WORK ORDER
Once the pictures are set aside, reproduce all of the records exactly.

DATA FOR THE TASK
--------------------------------

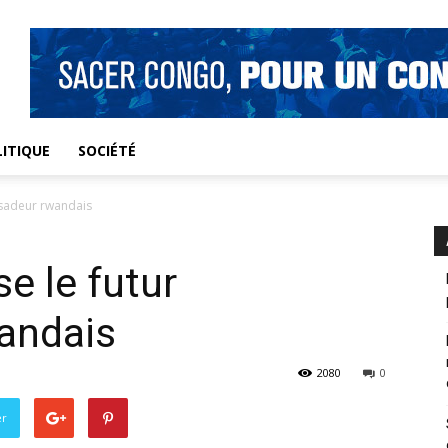
ITIQUE
SOCIÉTÉ
ssadeur rwandais
e le futur
andais
2080
0
er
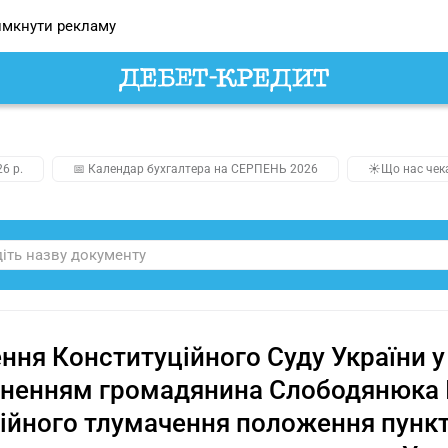
мкнути рекламу
26 р.
📅 Календар бухгалтера на СЕРПЕНЬ 2026
☀️Що нас чек
ння Конституційного Суду України у
ненням громадянина Слободянюка І
ійного тлумачення положення пункту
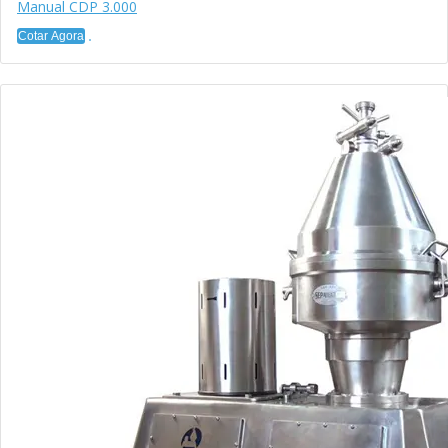
Manual CDP 3.000
Cotar Agora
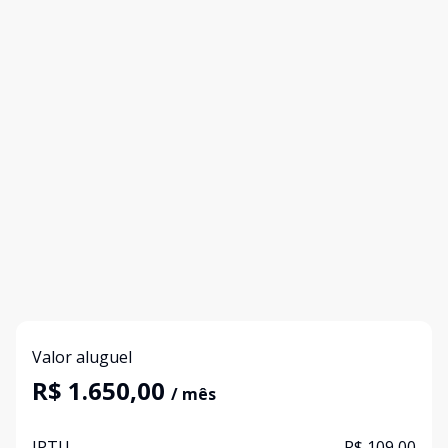
Valor aluguel
R$ 1.650,00
/ mês
IPTU
R$ 109,00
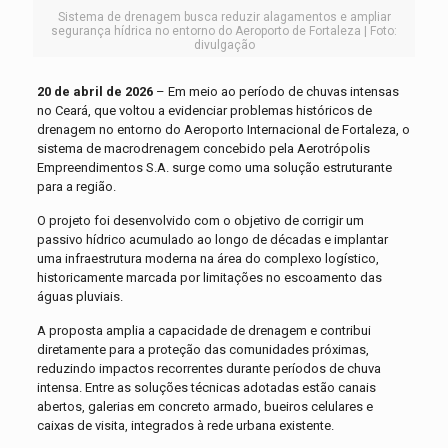
Sistema de drenagem busca reduzir alagamentos e ampliar
segurança hídrica no entorno do Aeroporto de Fortaleza | Foto:
divulgação
20 de abril de 2026
– Em meio ao período de chuvas intensas
no Ceará, que voltou a evidenciar problemas históricos de
drenagem no entorno do Aeroporto Internacional de Fortaleza, o
sistema de macrodrenagem concebido pela Aerotrópolis
Empreendimentos S.A. surge como uma solução estruturante
para a região.
O projeto foi desenvolvido com o objetivo de corrigir um
passivo hídrico acumulado ao longo de décadas e implantar
uma infraestrutura moderna na área do complexo logístico,
historicamente marcada por limitações no escoamento das
águas pluviais.
A proposta amplia a capacidade de drenagem e contribui
diretamente para a proteção das comunidades próximas,
reduzindo impactos recorrentes durante períodos de chuva
intensa. Entre as soluções técnicas adotadas estão canais
abertos, galerias em concreto armado, bueiros celulares e
caixas de visita, integrados à rede urbana existente.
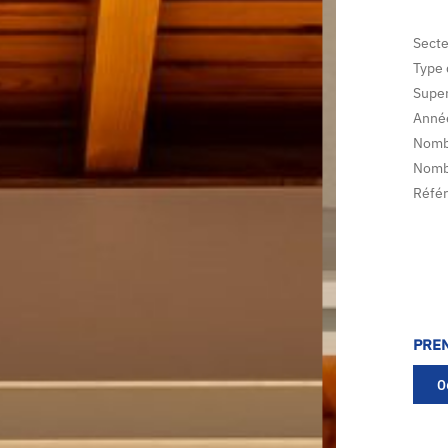
Secte
Type 
Super
Année
Nombr
Nomb
Référ
PRE
0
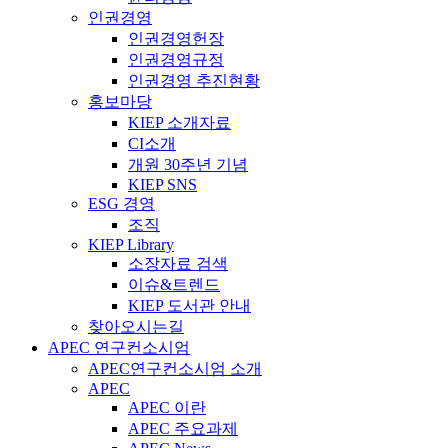
인권경영
인권경영헌장
인권경영규정
인권경영 추진현황
홍보마당
KIEP 소개자료
CI소개
개원 30주년 기념
KIEP SNS
ESG 경영
조직
KIEP Library
소장자료 검색
이슈&트렌드
KIEP 도서관 안내
찾아오시는길
APEC 연구컨소시엄
APEC연구컨소시엄 소개
APEC
APEC 이란
APEC 주요과제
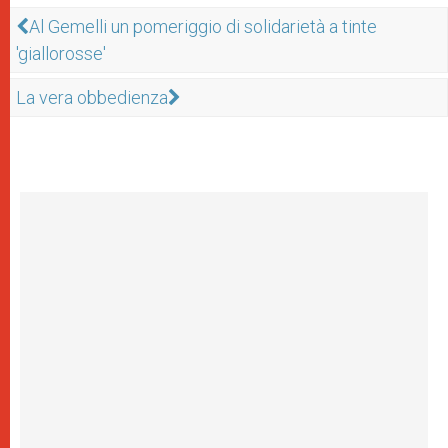
Al Gemelli un pomeriggio di solidarietà a tinte
'giallorosse'
La vera obbedienza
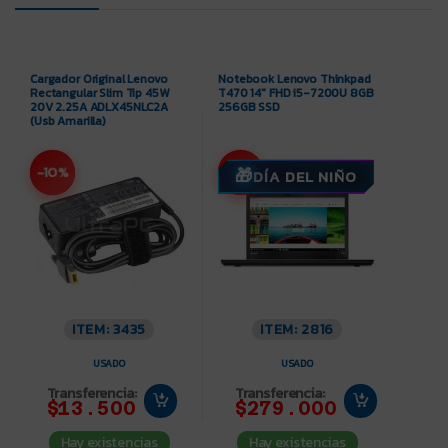
Cargador Original Lenovo
Notebook Lenovo Thinkpad
Rectangular Slim Tip 45W
T470 14″ FHD i5-7200U 8GB
20V 2.25A ADLX45NLC2A
256GB SSD
(Usb Amarilla)
-10%
-11%
DÍA DEL NIÑO
ITEM: 3435
ITEM: 2816
USADO
USADO
Transferencia:
Transferencia:
$13.500
$279.000
Hay existencias
Hay existencias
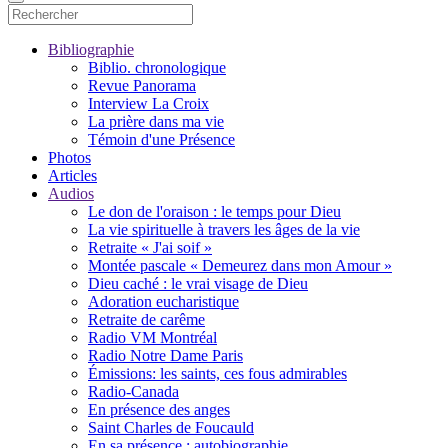
Bibliographie
Biblio. chronologique
Revue Panorama
Interview La Croix
La prière dans ma vie
Témoin d'une Présence
Photos
Articles
Audios
Le don de l'oraison : le temps pour Dieu
La vie spirituelle à travers les âges de la vie
Retraite « J'ai soif »
Montée pascale « Demeurez dans mon Amour »
Dieu caché : le vrai visage de Dieu
Adoration eucharistique
Retraite de carême
Radio VM Montréal
Radio Notre Dame Paris
Émissions: les saints, ces fous admirables
Radio-Canada
En présence des anges
Saint Charles de Foucauld
En sa présence : autobiographie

--------------------------------

ANSWER TO THIS TASK
ITIQUE
SOCIÉTÉ
ssadeur rwandais
e le futur
andais
2080
0
er
мкнути рекламу
26 р.
📅 Календар бухгалтера на СЕРПЕНЬ 2026
☀️Що нас чек
ння Конституційного Суду України у
ненням громадянина Слободянюка І
ійного тлумачення положення пункту
Manual CDP 3.000
Cotar Agora
Valor aluguel
R$ 1.650,00
/ mês
IPTU
R$ 109,00
Sistema de drenagem busca reduzir alagamentos e ampliar
segurança hídrica no entorno do Aeroporto de Fortaleza | Foto:
divulgação
20 de abril de 2026
– Em meio ao período de chuvas intensas
no Ceará, que voltou a evidenciar problemas históricos de
drenagem no entorno do Aeroporto Internacional de Fortaleza, o
sistema de macrodrenagem concebido pela Aerotrópolis
Empreendimentos S.A. surge como uma solução estruturante
para a região.
O projeto foi desenvolvido com o objetivo de corrigir um
passivo hídrico acumulado ao longo de décadas e implantar
uma infraestrutura moderna na área do complexo logístico,
historicamente marcada por limitações no escoamento das
águas pluviais.
A proposta amplia a capacidade de drenagem e contribui
diretamente para a proteção das comunidades próximas,
reduzindo impactos recorrentes durante períodos de chuva
intensa. Entre as soluções técnicas adotadas estão canais
abertos, galerias em concreto armado, bueiros celulares e
caixas de visita, integrados à rede urbana existente.
Secte
Type 
Super
Année
Nombr
Nomb
Référ
PRE
0
인권경영
인권경영헌장
인권경영규정
인권경영 추진현황
홍보마당
KIEP 소개자료
CI소개
개원 30주년 기념
KIEP SNS
ESG 경영
조직
KIEP Library
소장자료 검색
이슈&트렌드
KIEP 도서관 안내
찾아오시는길
APEC 연구컨소시엄
APEC연구컨소시엄 소개
APEC
APEC 이란
APEC 주요과제
Al Gemelli un pomeriggio di solidarietà a tinte
'giallorosse'
La vera obbedienza
Cargador Original Lenovo
Notebook Lenovo Thinkpad
Rectangular Slim Tip 45W
T470 14″ FHD i5-7200U 8GB
20V 2.25A ADLX45NLC2A
256GB SSD
(Usb Amarilla)
-10%
-11%
DÍA DEL NIÑO
ITEM: 3435
ITEM: 2816
USADO
USADO
Transferencia:
Transferencia:
$13.500
$279.000
Hay existencias
Hay existencias
Bibliographie
Biblio. chronologique
Revue Panorama
Interview La Croix
La prière dans ma vie
Témoin d'une Présence
Photos
Articles
Audios
Le don de l'oraison : le temps pour Dieu
La vie spirituelle à travers les âges de la vie
Retraite « J'ai soif »
Montée pascale « Demeurez dans mon Amour »
Dieu caché : le vrai visage de Dieu
Adoration eucharistique
Retraite de carême
Radio VM Montréal
Radio Notre Dame Paris
Émissions: les saints, ces fous admirables
Radio-Canada
En présence des anges
Saint Charles de Foucauld
En sa présence : autobiographie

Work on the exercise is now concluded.